TURISMO RELIGIOSO – Da non dimenticare è poi il ruolo del re come custode della Mecca e dei luoghi santi dell’Islam. Il turismo religioso è una buona fonte d’entrate e di speculazioni e i sauditi sfruttano da secoli i pellegrini in viaggio verso i luoghi santi. Oggi questo sfruttamento ha raggiunto dimensioni global, milioni di musulmani che hanno avuto nel frattempo accesso a un relativo benessere visitano ogni anno il regno, che coltiva piani grandiosi nei loro confronti. Di questi piani fa parte anche il clamoroso sviluppo edilizio della Mecca, già ora sventrata e irriconoscibile, con un mostro alto seicento metri costruito accanto alla sacra mosche, la Mecca Tower, l’edificio più vasto del mondo e il secondo in altezza, con un orologione stile Big Ben in cima, gentile speculazione del Bin Laden Group.

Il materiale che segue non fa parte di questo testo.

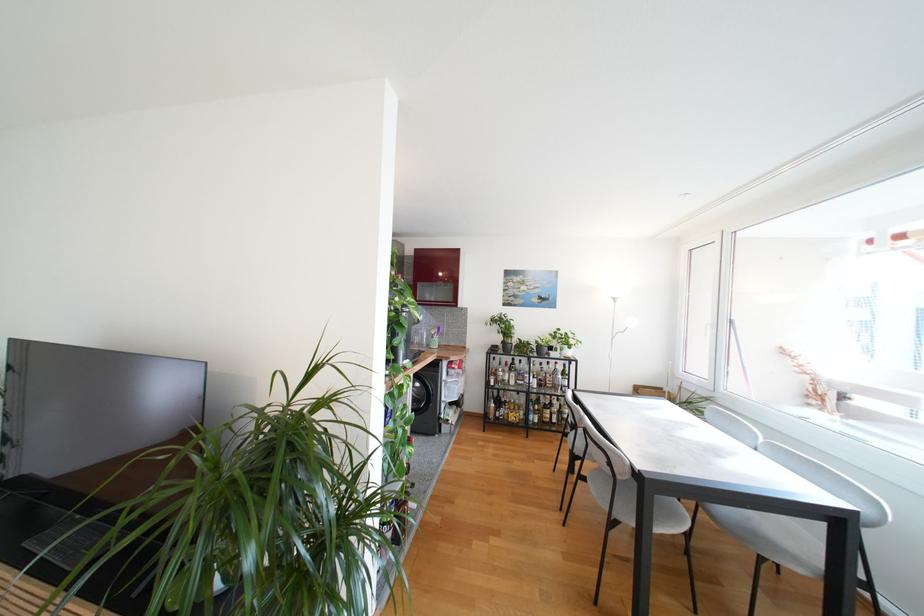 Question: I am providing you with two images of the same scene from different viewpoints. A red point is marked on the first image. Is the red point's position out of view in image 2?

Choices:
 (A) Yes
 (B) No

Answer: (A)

NON SI PROTESTA QUI - Pecunia non olet, anche se il resto dei musulmani non sempre apprezza la generosità dei Saud e la loro gestione dei luoghi sacri. E non solo per l’orologione. In Arabia Saudita di proteste non si parla proprio, in Gran Bretagna c’è un medico saudita che vive in esilio dopo aver sottoposto una rispettosa petizione di riforme al sovrano. Grazie all’interessamento degli americani è finito anche nella lista internazionale dei terroristi, fortunatamente la Gran Bretagna non ha avuto cuore e titoli per estradarlo. Son rischi, rischi che ha corso anche un gruppo di signore saudite che si è battuta perché nei negozi di lingerie ci sia personale femminile. Hanno avuto la meglio sui chierici, che non sono riusciti a spiegare la ragione del proibire quel lavoro alle donne perché a contatto con il pubblico e perché sarebbe meno peccaminoso mettere dei commessi a discutere di mutande con le clienti. Una grande conquista, un piccolo passo etc.

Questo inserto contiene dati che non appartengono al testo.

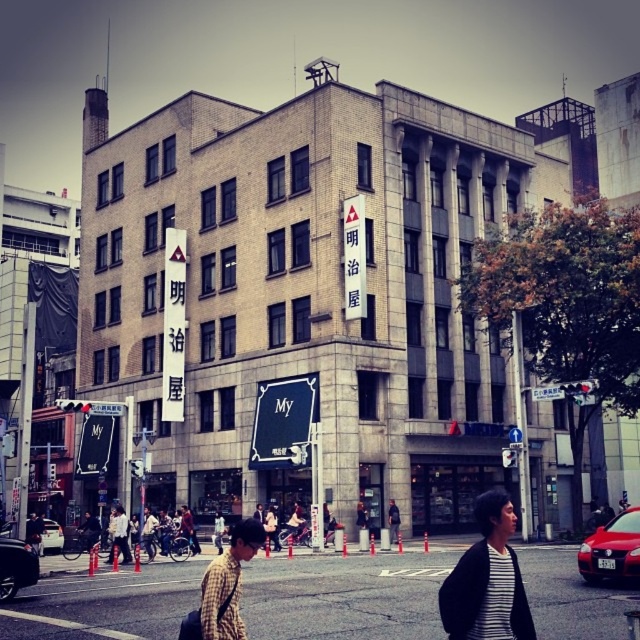 You are standing at the point marked by the coordinates point (x=486, y=580) in the image. What is visible at this location?

The point (x=486, y=580) corresponds to the striped cotton shirt at center.

You are a fashion designer observing two shirts in an urban street scene. You see a striped cotton shirt at center and a plaid fabric shirt at center. Which shirt is located to the right of the other?

The striped cotton shirt at center is positioned on the right side of the plaid fabric shirt at center.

L’INDIFFERENZA - In realtà in Arabia Saudita non si muove niente e le uniche minacce alla stabilità della monarchia sembrano venire da fazioni della famiglia reale più radicali. Un dramma che si consuma nell’indifferenza dell’Occidente. Trovare media che puntino il dito sull’Arabia Saudita è difficilissimo, trovare notizia di crimini o imprese dei sauditi è ancora più raro. Che differenza con il mondo che ci era stato venduto dopo il 9/11, la guerra all’estremismo, la liberazione delle donne, il trionfo della democrazia, dei diritti umani e civili anche nei paesi arabi. Invece niente, siamo ancora alleati con questi qui, che oggi fanno la guerra per controllare le “primavere arabe” a loro vantaggio con una mano, mente con l’altra corrompono l’Occidente come l’Oriente comprandosi l’impunità. È evidente che l’Arabia Saudita sia un fonte d’instabilità, un’offesa ai valori fondamentali sanciti dalla carta delle nazioni. Una sorgente d’oscurantismo e fanatismo, un brandello di medioevo feudale rifatto in stile hollywoodiano con i soldi del petrolio, ma l’Occidente che conta continua a preferire voltarsi dall’altra parte, a contare i soldi dei Saud.